# Source records:
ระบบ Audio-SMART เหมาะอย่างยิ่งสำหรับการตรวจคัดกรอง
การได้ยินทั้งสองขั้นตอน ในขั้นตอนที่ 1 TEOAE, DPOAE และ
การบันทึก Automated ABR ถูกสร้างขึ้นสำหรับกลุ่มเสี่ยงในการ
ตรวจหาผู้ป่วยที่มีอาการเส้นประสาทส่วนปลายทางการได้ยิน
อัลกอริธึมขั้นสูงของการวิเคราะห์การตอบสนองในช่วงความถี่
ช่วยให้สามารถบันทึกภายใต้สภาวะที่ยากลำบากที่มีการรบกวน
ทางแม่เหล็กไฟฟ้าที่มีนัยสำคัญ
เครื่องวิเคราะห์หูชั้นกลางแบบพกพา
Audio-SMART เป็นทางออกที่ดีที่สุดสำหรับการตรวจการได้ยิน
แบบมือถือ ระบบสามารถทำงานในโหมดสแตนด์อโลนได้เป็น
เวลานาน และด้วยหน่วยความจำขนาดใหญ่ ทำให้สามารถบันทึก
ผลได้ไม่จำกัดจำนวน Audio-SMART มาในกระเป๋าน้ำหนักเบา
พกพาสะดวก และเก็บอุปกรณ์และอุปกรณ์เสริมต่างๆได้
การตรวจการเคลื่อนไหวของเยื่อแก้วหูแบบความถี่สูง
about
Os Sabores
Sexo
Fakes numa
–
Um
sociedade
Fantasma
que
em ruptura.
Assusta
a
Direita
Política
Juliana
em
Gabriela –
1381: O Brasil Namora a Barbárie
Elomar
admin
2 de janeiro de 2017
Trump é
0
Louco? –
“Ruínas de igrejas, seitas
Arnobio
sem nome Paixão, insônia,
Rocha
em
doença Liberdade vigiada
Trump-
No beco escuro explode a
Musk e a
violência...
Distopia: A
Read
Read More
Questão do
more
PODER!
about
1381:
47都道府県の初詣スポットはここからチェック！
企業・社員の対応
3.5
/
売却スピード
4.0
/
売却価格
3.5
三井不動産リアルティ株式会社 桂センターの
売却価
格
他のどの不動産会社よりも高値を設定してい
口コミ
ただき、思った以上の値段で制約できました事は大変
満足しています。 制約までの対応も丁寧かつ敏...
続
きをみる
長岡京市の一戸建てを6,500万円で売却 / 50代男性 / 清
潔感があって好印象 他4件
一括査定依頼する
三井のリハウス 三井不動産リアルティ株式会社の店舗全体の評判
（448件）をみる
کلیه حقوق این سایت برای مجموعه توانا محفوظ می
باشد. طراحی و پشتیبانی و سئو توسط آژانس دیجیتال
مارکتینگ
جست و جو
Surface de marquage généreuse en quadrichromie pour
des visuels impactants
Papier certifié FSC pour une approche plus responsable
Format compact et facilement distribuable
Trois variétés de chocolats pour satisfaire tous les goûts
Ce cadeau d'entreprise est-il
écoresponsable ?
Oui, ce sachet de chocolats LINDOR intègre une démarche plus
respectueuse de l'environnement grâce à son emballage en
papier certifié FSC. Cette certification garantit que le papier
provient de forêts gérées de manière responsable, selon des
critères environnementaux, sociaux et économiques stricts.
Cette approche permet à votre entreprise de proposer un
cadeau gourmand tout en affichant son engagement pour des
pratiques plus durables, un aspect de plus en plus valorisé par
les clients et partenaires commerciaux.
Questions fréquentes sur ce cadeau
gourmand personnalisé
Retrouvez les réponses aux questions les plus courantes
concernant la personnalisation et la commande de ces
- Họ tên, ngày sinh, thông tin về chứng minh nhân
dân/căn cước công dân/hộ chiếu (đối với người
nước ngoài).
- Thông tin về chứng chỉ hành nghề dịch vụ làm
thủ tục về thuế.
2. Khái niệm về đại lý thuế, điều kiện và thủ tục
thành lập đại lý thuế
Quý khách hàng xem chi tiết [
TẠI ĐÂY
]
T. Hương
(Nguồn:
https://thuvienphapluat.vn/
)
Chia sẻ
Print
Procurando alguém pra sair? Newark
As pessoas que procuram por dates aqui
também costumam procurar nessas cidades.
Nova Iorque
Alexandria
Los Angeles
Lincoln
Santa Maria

# Assignment:
What is needed is a single number: how many lines of the data contain the word "chứng".

# Answer to this task:
2